Bretton is represented on Peterborough City Council by three councillors for the North Bretton ward and one for the South Bretton ward. Bretton is part of the constituency of Peterborough.

==Demography==
At the time of the 2001 census, Bretton parish had a population of 12,689 people – 6,160 males and 6,529 females living in 5,191 households.

==Education==
Bretton has a number of primary schools; at secondary level, Bretton Woods Community School was closed in 2007 and replaced by The Voyager School (now Queen Katharine Academy) in Walton. Walton Comprehensive School was also closed at this time.
The IQRA academy, an independent secondary school for Muslim girls is established in North Bretton.

The primary schools include Sacred Heart Roman Catholic (Voluntary Aided) Primary School, Middleton County Primary School, Eyrescroft County Primary School and Lime Academy Watergall.

==Industry and commerce==
Budget Insurance (previous owner of Compare the Market), one of Peterborough's biggest employers, was based in Bretton. The Thomas Cook Group head office was in North Bretton but relocated to a new building across the city. The former site has been redeveloped for logistics and other industry.

The new City Hospital has been built just outside Bretton, and Eagle Wood Neurological Care Centre has been built on the north side of Bretton centre. There is a specialist Orthopaedic and spinal hospital in North Bretton. In South Bretton there is the Fitzwilliam (Bupa) private hospital.
Bretton medical Practice, is in Bretton centre.
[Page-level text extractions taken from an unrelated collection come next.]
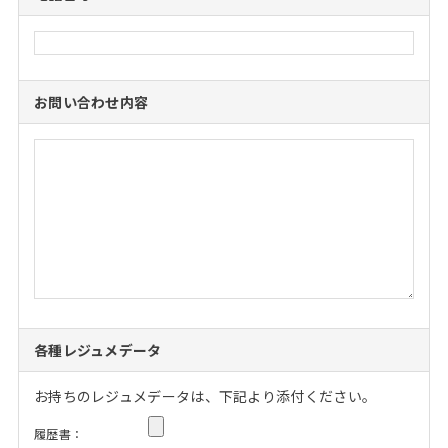
お問い合わせ内容
各種レジュメデータ
お持ちのレジュメデータは、下記より添付ください。
履歴書：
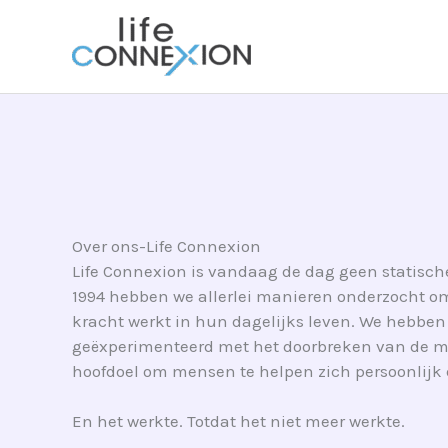
Overslaan
naar
inhoud
Over ons-Life Connexion
Life Connexion is vandaag de dag geen statisch
1994 hebben we allerlei manieren onderzocht om
kracht werkt in hun dagelijks leven. We hebbe
geëxperimenteerd met het doorbreken van de mal,
hoofdoel om mensen te helpen zich persoonlijk 
En het werkte. Totdat het niet meer werkte.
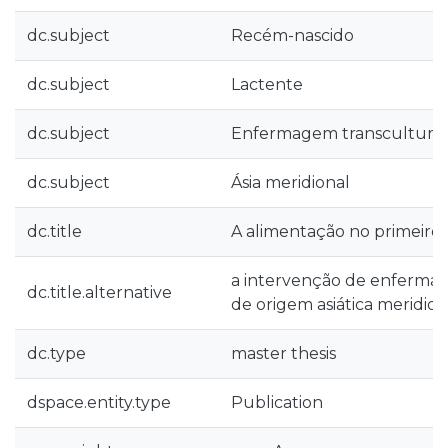
dc.subject
Recém-nascido
dc.subject
Lactente
dc.subject
Enfermagem transcultural
dc.subject
Ásia meridional
dc.title
A alimentação no primeiro a
a intervenção de enfermag
dc.title.alternative
de origem asiática meridion
dc.type
master thesis
dspace.entity.type
Publication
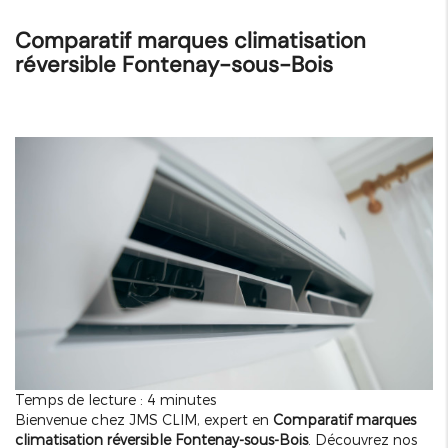
Comparatif marques climatisation
réversible Fontenay-sous-Bois
Temps de lecture : 4 minutes
Bienvenue chez JMS CLIM, expert en
Comparatif marques
climatisation réversible Fontenay-sous-Bois
. Découvrez nos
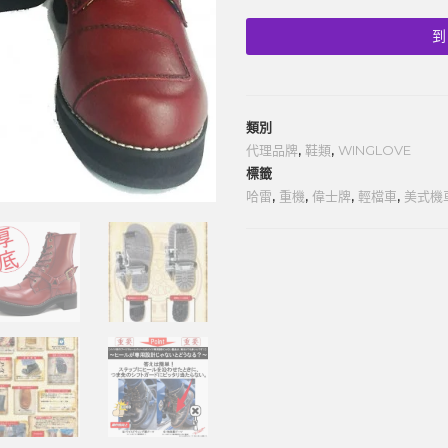
到
類別
代理品牌
,
鞋類
,
WINGLOVE
標籤
哈雷
,
重機
,
偉士牌
,
輕檔車
,
美式機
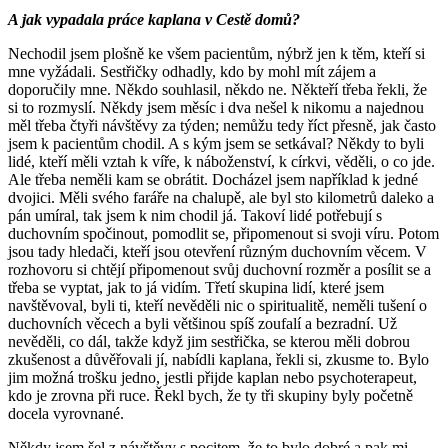
A jak vypadala práce kaplana v Cestě domů?
Nechodil jsem plošně ke všem pacientům, nýbrž jen k těm, kteří si
mne vyžádali. Sestřičky odhadly, kdo by mohl mít zájem a
doporučily mne. Někdo souhlasil, někdo ne. Někteří třeba řekli, že
si to rozmyslí. Někdy jsem měsíc i dva nešel k nikomu a najednou
měl třeba čtyři návštěvy za týden; nemůžu tedy říct přesně, jak často
jsem k pacientům chodil. A s kým jsem se setkával? Někdy to byli
lidé, kteří měli vztah k víře, k náboženství, k církvi, věděli, o co jde.
Ale třeba neměli kam se obrátit. Docházel jsem například k jedné
dvojici. Měli svého faráře na chalupě, ale byl sto kilometrů daleko a
pán umíral, tak jsem k nim chodil já. Takoví lidé potřebují s
duchovním spočinout, pomodlit se, připomenout si svoji víru. Potom
jsou tady hledači, kteří jsou otevření různým duchovním věcem. V
rozhovoru si chtějí připomenout svůj duchovní rozměr a posílit se a
třeba se vyptat, jak to já vidím. Třetí skupina lidí, které jsem
navštěvoval, byli ti, kteří nevěděli nic o spiritualitě, neměli tušení o
duchovních věcech a byli většinou spíš zoufalí a bezradní. Už
nevěděli, co dál, takže když jim sestřička, se kterou měli dobrou
zkušenost a důvěřovali jí, nabídli kaplana, řekli si, zkusme to. Bylo
jim možná trošku jedno, jestli přijde kaplan nebo psychoterapeut,
kdo je zrovna při ruce. Řekl bych, že ty tři skupiny byly početně
docela vyrovnané.
Někdy jsem šel z návštěvy s pocitem, že to bylo dobré a pak mi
North Bretton has several industrial estates that are situated between Bretton way and the East coast railway line.

==Culture==
Bretton is home to The Cresset, a theatre which also contains other leisure facilities, the Fayre Spot pub, library, Pre-school, Holy Spirit CE church, independent shops, a gym and YMCA flats. Bretton is within the Catholic parish of Sacred Heart & St.Oswald.

Bretton carnival is held in the Bretton park each summer.

Bretton also holds one of the biggest fireworks displays in peterborough, held at the peterborough rugby lions club every year in November.
There is a Masonic Hall in North Bretton and Baptist church in South Bretton.

There are many cycleways and pathways within Bretton and easy access to the open countryside for lovers of outdoor life.

==Sport==
Peterborough Ice Arena, home to the Peterborough Phantoms ice hockey team, is in Bretton.
Bretton is also home to the Peterborough Lions rugby club based on the fields of Bretton Park. The park has outdoor gym equipment and a small bmx track and skate park. These fields are also the home to the area's local football side Peterborough City FC who play in the Peterborough football league (PDFL).
In South Bretton, crown green bowls is played at the pavilion in South Bretton recreation park. There is also two football pitches in regular use.